### [TASK REQUIREMENTS]
The word "Socialization" may appear in some lines of the data; copy every such line.
THE INPUT START
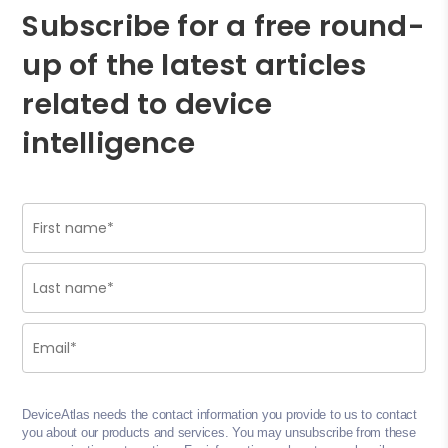
Subscribe for a free round-
up of the latest articles
related to device
intelligence
DeviceAtlas needs the contact information you provide to us to contact
you about our products and services. You may unsubscribe from these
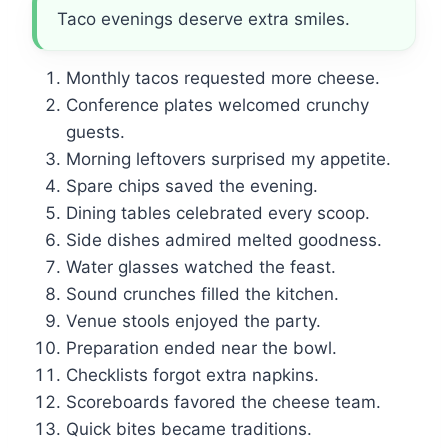
Taco evenings deserve extra smiles.
Monthly tacos requested more cheese.
Conference plates welcomed crunchy
guests.
Morning leftovers surprised my appetite.
Spare chips saved the evening.
Dining tables celebrated every scoop.
Side dishes admired melted goodness.
Water glasses watched the feast.
Sound crunches filled the kitchen.
Venue stools enjoyed the party.
Preparation ended near the bowl.
Checklists forgot extra napkins.
Scoreboards favored the cheese team.
Quick bites became traditions.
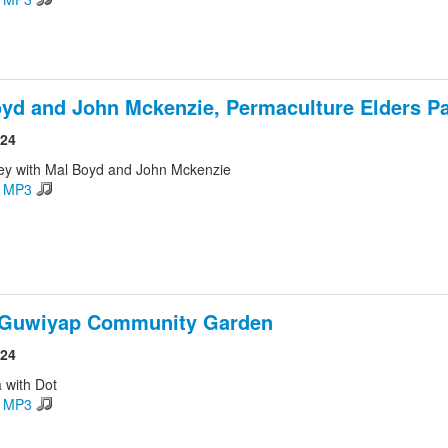
yd and John Mckenzie, Permaculture Elders Pa
024
ey with Mal Boyd and John Mckenzie
d MP3
 Guwiyap Community Garden
024
 with Dot
d MP3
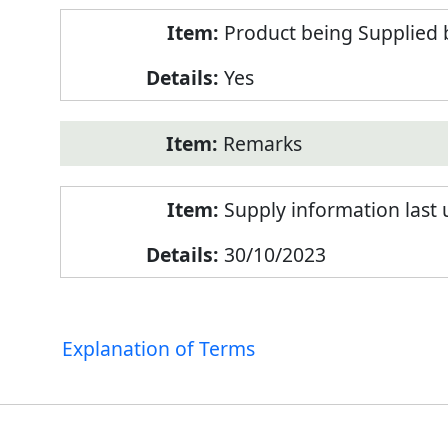
Product being Supplied 
Yes
Remarks
Supply information last
30/10/2023
Explanation of Terms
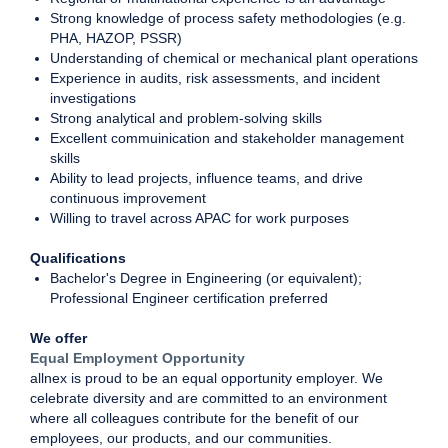
Strong knowledge of process safety methodologies (e.g.
PHA, HAZOP, PSSR)
Understanding of chemical or mechanical plant operations
Experience in audits, risk assessments, and incident
investigations
Strong analytical and problem-solving skills
Excellent commuinication and stakeholder management
skills
Ability to lead projects, influence teams, and drive
continuous improvement
Willing to travel across APAC for work purposes
Qualifications
Bachelor's Degree in Engineering (or equivalent);
Professional Engineer certification preferred
We offer
Equal Employment Opportunity
allnex is proud to be an equal opportunity employer. We
celebrate diversity and are committed to an environment
where all colleagues contribute for the benefit of our
employees, our products, and our communities.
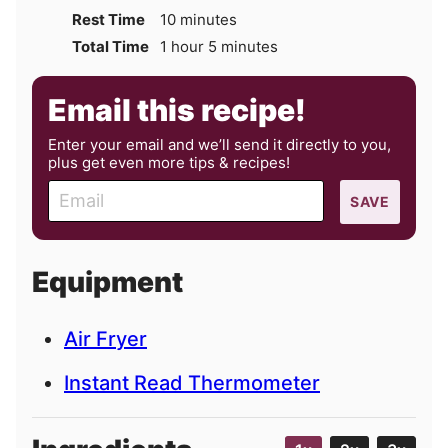
minutes
Rest Time
10
minutes
hour
minutes
Total Time
1
hour
5
minutes
Email this recipe!
Enter your email and we’ll send it directly to you,
plus get even more tips & recipes!
E
SAVE
m
a
i
Equipment
l
Air Fryer
Instant Read Thermometer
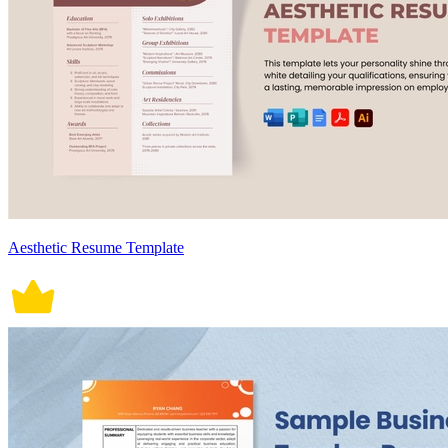
Aesthetic Resume Template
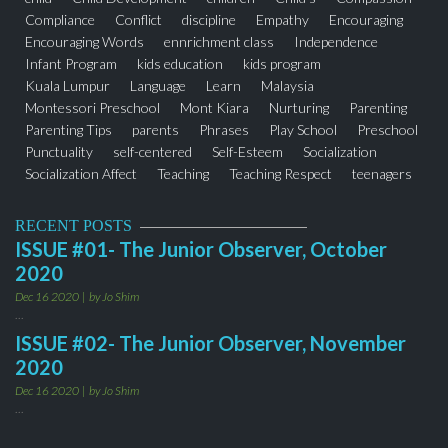
Compliance
Conflict
discipline
Empathy
Encouraging
Encouraging Words
ennrichment class
Independence
Infant Program
kids education
kids program
Kuala Lumpur
Language
Learn
Malaysia
Montessori Preschool
Mont Kiara
Nurturing
Parenting
Parenting Tips
parents
Phrases
Play School
Preschool
Punctuality
self-centered
Self-Esteem
Socialization
Socialization Affect
Teaching
Teaching Respect
teenagers
thejuniorobserver
Toddler Program
Words
RECENT POSTS
ISSUE #01- The Junior Observer, October
2020
Dec 16 2020
by Jo Shim
...
ISSUE #02- The Junior Observer, November
2020
Dec 16 2020
by Jo Shim
...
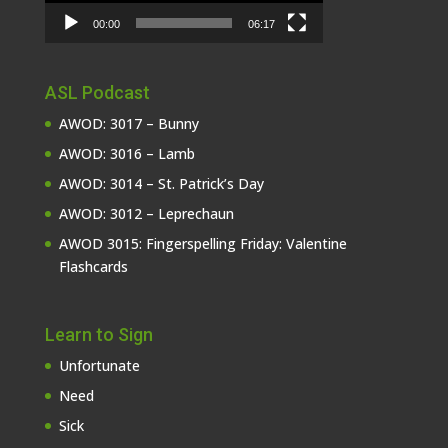
00:00
06:17
ASL Podcast
AWOD: 3017 – Bunny
AWOD: 3016 – Lamb
AWOD: 3014 – St. Patrick’s Day
AWOD: 3012 – Leprechaun
AWOD 3015: Fingerspelling Friday: Valentine
Flashcards
Learn to Sign
Unfortunate
Need
Sick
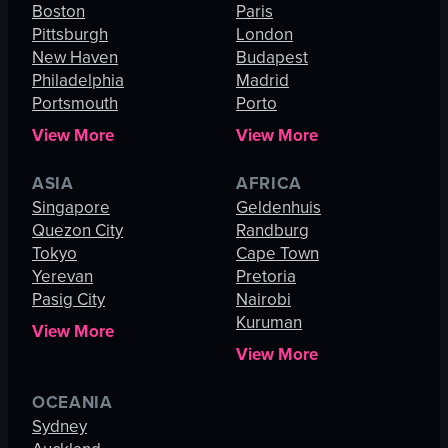
Boston
Paris
Pittsburgh
London
New Haven
Budapest
Philadelphia
Madrid
Portsmouth
Porto
View More
View More
ASIA
AFRICA
Singapore
Geldenhuis
Quezon City
Randburg
Tokyo
Cape Town
Yerevan
Pretoria
Pasig City
Nairobi
Kuruman
View More
View More
OCEANIA
Sydney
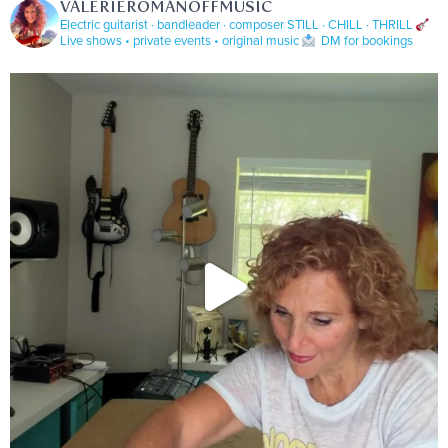
VALERIEROMANOFFMUSIC
Electric guitarist · bandleader · composer
STILL · CHILL · THRILL
Live shows • private events • original music
DM for bookings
THE INPUT END
### [THE ANSWER]
Socialization
Socialization Affect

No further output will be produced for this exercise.